Hooo boy.
Okay. So. Best is not the same as easiest. Some characters are easy, but not actually very good because they lag behind once the opponent is executing at a similar level. Some characters are really hard, but once you master some of their tricks become extremely strong. Or maybe you’ve got a character with strong basic tools that can also go a long way. (Lookin’ at you, Ryu.) And “what makes a character good” is an extremely complicated discussion.
On the one hand, you have the school of “matchups” where you examine how a given character does against the rest of the cast - maybe Zangief does well against almost everyone, but gets totally blown up by Dhalsim. Or maybe E.Honda is actually kinda bad, but can basically downback and react to anything Cammy does.

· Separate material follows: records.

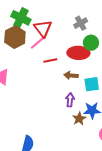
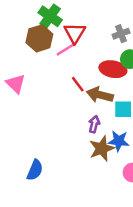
red line: (50, 61) -> (78, 84), moved, turned 56
brown arrow: (71, 75) -> (100, 95), size x1.5
brown star: (79, 119) -> (102, 148), size x1.5

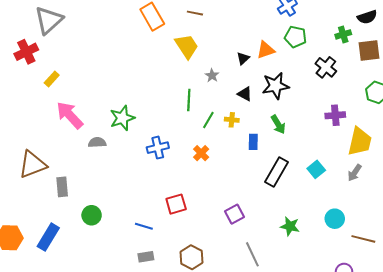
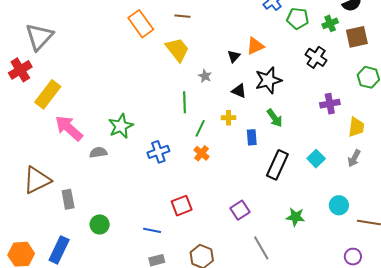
green pentagon: (295, 37) -> (298, 18), moved
yellow rectangle: (52, 79) -> (48, 94), size x1.8
green line: (208, 120) -> (200, 128), moved
yellow trapezoid: (360, 141) -> (356, 127), size x0.7

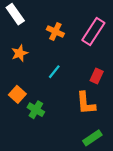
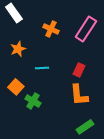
cyan line: (54, 72) -> (42, 68), moved, turned 48
red rectangle: (97, 76) -> (79, 70), moved

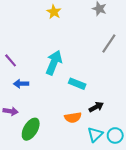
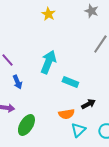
blue arrow: (21, 84) -> (17, 82), turned -112
cyan triangle: (95, 134) -> (78, 130), moved

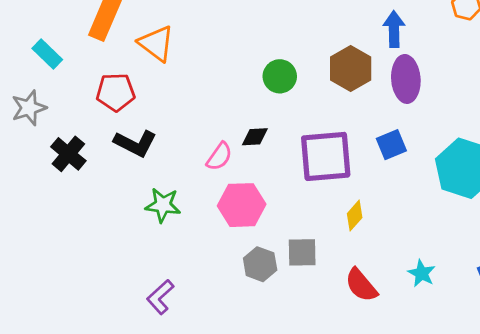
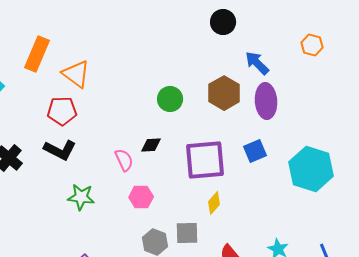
blue arrow: (394, 29) -> (257, 63), turned -44
red pentagon: (116, 92) -> (62, 111), moved
pink semicircle: (219, 156) -> (124, 160), turned -60
pink hexagon: (242, 205) -> (141, 197), size x0.7
yellow diamond: (355, 216) -> (214, 203), moved

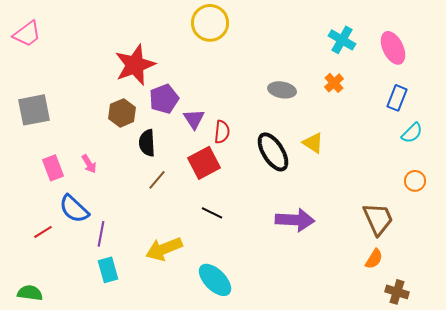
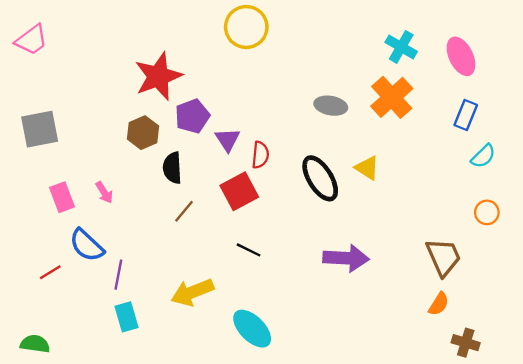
orange cross: (334, 83) -> (392, 97), size x1.8

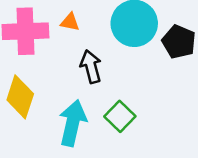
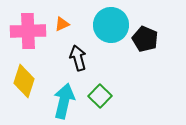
orange triangle: (70, 22) -> (62, 24), turned -35

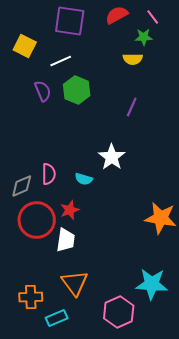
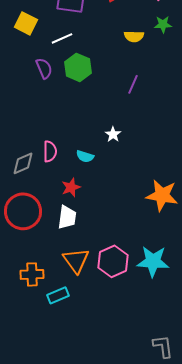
green star: (144, 37) -> (163, 24), moved
white star: (112, 157) -> (113, 134), size x0.6
red circle: (37, 220) -> (23, 211), moved
pink hexagon: (119, 312) -> (113, 261), moved

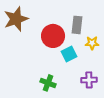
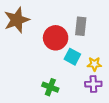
yellow star: (92, 43) -> (94, 64), moved
cyan square: (69, 54) -> (72, 57), turned -35

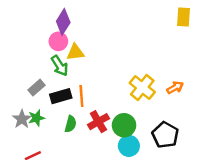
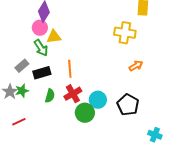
yellow cross: (142, 88) -> (125, 33), moved, turned -30
orange line: (81, 96) -> (70, 69), moved
green circle: (124, 125) -> (85, 113), moved
cyan circle: (129, 146) -> (98, 100), moved

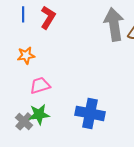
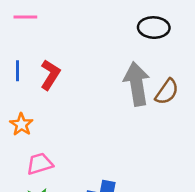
orange star: (26, 55) -> (21, 124), turned -30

So then you kinda average everything together and that tells you how ‘good’ the character is.
On the other hand, you can get more abstract and start discussing things like space control - Ryu controls the ground game pretty thoroughly compared to Ken due to faster recovery on his fireball, but can suffer against characters who have a way to evade that attack. Dhalsim doesn’t suffer from that limitation because he has normals that can’t be beaten by ‘anti-projectile’ moves (moves that “Go through fireballs”) and that control different parts of the screen (Standing Roundhouse can snipe people out of a jump almost at fullscreen range.)
Anyway, unless you restrict yourself to discussion of a single game (Say, Super Street Fighter 2 Turbo) you can’t really analyze this stuff at anything more than an elementary level because things like recovery time changed between versions, so a character who was good in one game could be merely indifferent in another.
That said, if you want to talk about that game, you can start by looking at something like this.; It’s sortof the collective interpretation of a whole lot of people who have been playing the game for a long time. Popular wisdom, therefore holds that Vega and Dhalsim are very good, Chun-li and Balrog are well above most of the competition, and Zangief and T.Hawk kinda suck. It’ll even tell you “why” in the sense of who people think different characters lose to, but it won’t tell you why they lose to those people. It’s all just opinion, but it’s usually educated opinion. Usually.
Generally though, characters who are strong are the ones who are good at controlling space; Note that that doesn’t necessarily mean the characters with long range attacks, though it often does. This is, essentially, the basis of the idea of “priority” (which does not really exist); Who has moves that make it difficult/risky for their opponent to be at a specific location. Zangief controls space very well close up, but it’s difficult for him to get through or close to many characters. Ryu doesn’t control the super close range space as well, since he lacks the threat of the command grab, but his fireball threatens the opponent even at full screen, and he has several strong options for addressing people who jump at him, or who want to dance around about a character length away. etc.